Laurelton Estate’s approach clashed with the structural underpinnings of the UPHPA. Rather than treating the settlement-conference process as the mandatory first step, the plaintiff pursued and obtained substantive rulings in its favor before any conference was convened. During the conferences and on appeal, the plaintiff treated the matter as a conventional partition action based solely on market value, interest percentages, and its claimed entitlement to use-and-occupancy credits. The referee supervising the conferences concluded that the plaintiff never meaningfully engaged with the equitable considerations mandated by RPAPL 993(9), despite the defendant’s position being entirely driven by those factors: her family had owned and lived in the home for more than 50 years and her primary goal was to preserve the property for her family. The referee also noted that plaintiff relied heavily on the pre-conference referee’s report as leverage and that plaintiff’s buy-sell offers had no relationship to either the property’s history or the acquisition cost of plaintiff’s interest in the property.

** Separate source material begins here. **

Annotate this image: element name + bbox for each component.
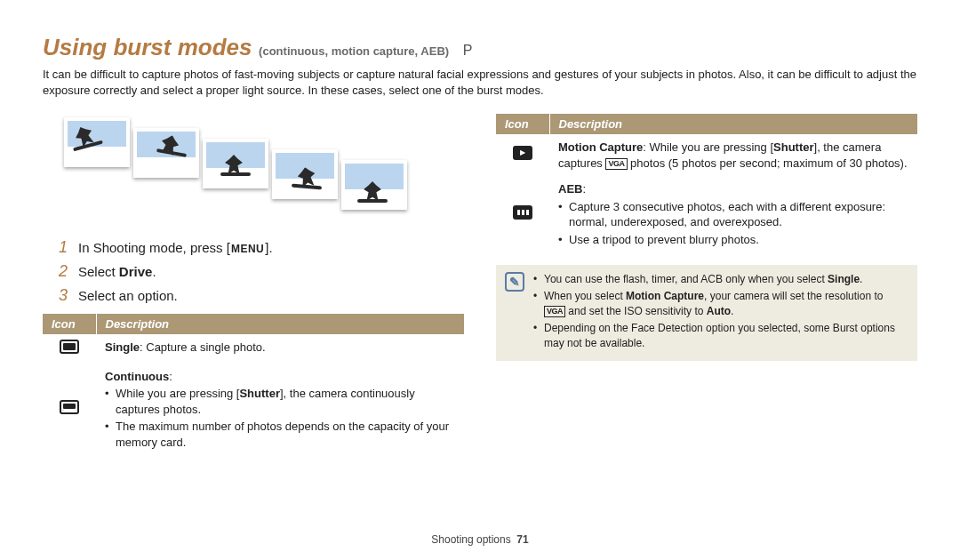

The Supreme Court agreed with the referee and dismissed the action under RPAPL 993(5)(f), which requires dismissal if the plaintiff fails to negotiate in good faith. On appeal, the Court affirmed the lower court’s ruling. The Court held that good-faith negotiation under the UPHPA is not satisfied merely by attendance, exchanging offers, or having counsel with settlement authority. Instead, the statute requires substantive engagement with the equitable factors that define heirs property. Because the plaintiff’s settlement posture showed no consideration of those factors and instead replicated the economics-only paradigm of a standard partition action, the Court found the dismissal fully supported by the record.